Jeremy O. Harris’s ‘Slave Play’ Documentary Is Fueled by Experimental Films

Jeremy O. Harris’s ‘Slave Play’ Documentary Is Fueled by Experimental Films


Jeremy O. Harris’s new documentary — titled “Slave Play. Not A Movie. A Play.” — is ostensibly focused on acting students rehearsing scenes from his provocative “Slave Play,” which was nominated in 2020 for 12 Tony Awards.

That’s only the beginning.

The documentary, which is streaming on Max, becomes an examination of Harris’s artistic influences and why he wants his play to be seen solely as a work of theater. Part of the strategy is calling back to hallmark experimental documentaries.

“It’s really important to pay homage to these figures who are just now starting to really get the celebration they deserve, but also opened the door for me to do what I’m doing,” Harris said in an interview.

Here are some of the references that informed “Slave Play. Not A Movie. A Play.”:

Understanding the premise of this making-of-the-making-of documentary requires some investment.

On its first layer, “Symbiopsychotaxiplasm: Take One” (1968) is a screen test filmed in Central Park. On the next, it’s a movie about William Greaves directing the screen test. And then it’s a movie about making a movie about directing a screen test.

Confused? You’re not alone. At one point, the production crew records its own secret meetings, trying to figure out what Greaves wants to make. His final product is a testament to what artistic tension does for collective creativity.

Harris, 35, said he was floored when he first saw the documentary at the age of 19, particularly by the choice to include side-by-side shots of actors that flipped between the cameras filming the actors and the camera filming the filming of the screen test.

Harris used a similar tactic in “Slave Play. Not A Movie. A Play.” To demonstrate the iterative learning of the text of “Slave Play,” he placed frames of different actors in a scene side by side, and did the same with different takes of a scene.

“That immediacy of watching people perform and fail in front of me in these two separate frames really struck me,” he said. “That was a chord I wanted to sample.”

How to watch: Stream it on Max, the Criterion Channel and Kanopy.

The raconteur and self-described hustler Jason Holliday tells tales of life as a Black gay man, pre-Stonewall, in “Portrait of Jason” (1967), all while sliding down a river of booze over the course of a 12-hour interview.

The interactions between Holliday and the documentary’s director, Shirley Clarke, who is white, grow combative as the interview unfolds and she needles Holliday. But Holliday’s role as both subject and storyteller gives him agency, no matter how drunk he is.

In “Slave Play. Not A Movie. A Play.,” Harris drinks with his editor while talking about how the documentary will come together, saying, “If I do this right, it will be my ‘Portrait of Jason.’”

Harris said in the interview that during editing he started to feel uncomfortable that he was the documentary’s subject, but that he saw Holliday as a model for maintaining agency inside a story’s chaos.

“This is also me holding my power as a storyteller and as a maker of my art,” he said.

How to watch: Stream it on the Criterion Channel and Kanopy. Rent it on Amazon.

Harris is a big fan of the documentary filmmaker Frederick Wiseman, who is known for cinéma vérité slices of American institutions, and highlighted “High School” (1968) and “Ballet” (1995) specifically as influences.

Wiseman edits hundreds of hours of footage that he and another cameraperson collect, and that became a model for the time Harris spent with the actors working on “Slave Play.”

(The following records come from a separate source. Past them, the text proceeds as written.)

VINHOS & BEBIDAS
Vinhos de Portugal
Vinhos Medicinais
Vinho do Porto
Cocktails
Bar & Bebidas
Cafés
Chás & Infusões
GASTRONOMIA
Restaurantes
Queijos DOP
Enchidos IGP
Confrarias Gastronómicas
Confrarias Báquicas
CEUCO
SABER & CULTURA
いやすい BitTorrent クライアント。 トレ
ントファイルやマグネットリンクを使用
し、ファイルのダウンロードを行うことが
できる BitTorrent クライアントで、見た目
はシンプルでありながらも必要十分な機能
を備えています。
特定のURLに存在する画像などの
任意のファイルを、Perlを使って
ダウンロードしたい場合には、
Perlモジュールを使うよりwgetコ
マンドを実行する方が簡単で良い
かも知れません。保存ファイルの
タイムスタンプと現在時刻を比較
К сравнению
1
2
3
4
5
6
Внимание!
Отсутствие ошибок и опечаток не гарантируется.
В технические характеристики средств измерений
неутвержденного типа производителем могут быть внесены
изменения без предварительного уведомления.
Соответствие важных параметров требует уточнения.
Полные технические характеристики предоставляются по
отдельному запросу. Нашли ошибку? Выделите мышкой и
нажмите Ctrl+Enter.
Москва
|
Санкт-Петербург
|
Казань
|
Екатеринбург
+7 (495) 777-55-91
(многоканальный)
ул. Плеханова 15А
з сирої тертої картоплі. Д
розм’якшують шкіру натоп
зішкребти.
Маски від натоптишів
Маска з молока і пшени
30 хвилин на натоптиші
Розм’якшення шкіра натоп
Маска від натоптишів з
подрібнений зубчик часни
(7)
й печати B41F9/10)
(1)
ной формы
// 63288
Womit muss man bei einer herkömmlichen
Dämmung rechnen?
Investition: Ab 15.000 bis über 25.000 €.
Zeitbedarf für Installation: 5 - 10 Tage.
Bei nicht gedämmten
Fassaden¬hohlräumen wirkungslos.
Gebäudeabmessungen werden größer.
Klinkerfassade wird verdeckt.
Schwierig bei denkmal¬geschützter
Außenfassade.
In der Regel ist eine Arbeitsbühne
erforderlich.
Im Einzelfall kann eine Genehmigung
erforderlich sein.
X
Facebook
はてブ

“His own understandings of how to be patient with his subjects was something I was really trying to lean into with being patient with process,” Harris said.

How to watch: Stream both “High School” and “Ballet” on Kanopy.

Harris’s other documentary influences include “The Topdog Diaries,” a portrait of the playwright Suzan-Lori Parks, and D.A. Pennebaker’s “Original Cast Album: Company.” The original plan for “Slave Play. Not a Movie. A Play.,” Harris said, was to draw on Joshua Oppenheimer’s “The Act of Killing” by recreating the rehearsal process with the play’s original Yale School of Drama cast.

While writing “Slave Play,” Harris was influenced by many feature films, including dramas set in the antebellum South like “Mandingo,” “Gone With the Wind” and “Slaves”; Spike Lee’s minstrel show satire “Bamboozled”; and the classic foursome comedy “Bob & Carol & Ted & Alice.”

“Not a Movie.” also emphasizes that he watched a lot of TikTok and music videos for research; one montage flips through the many tabs of his internet and film influences.

The range of inspirations, Harris said, adds to what the artist Arthur Jafa has described as the beauty and importance of sampling that Black artists have done for generations.

“The sample is also the archive,” Harris said. “Not only are you lifting, you’re doing an act of remembering and then forcing an audience to remember as well.”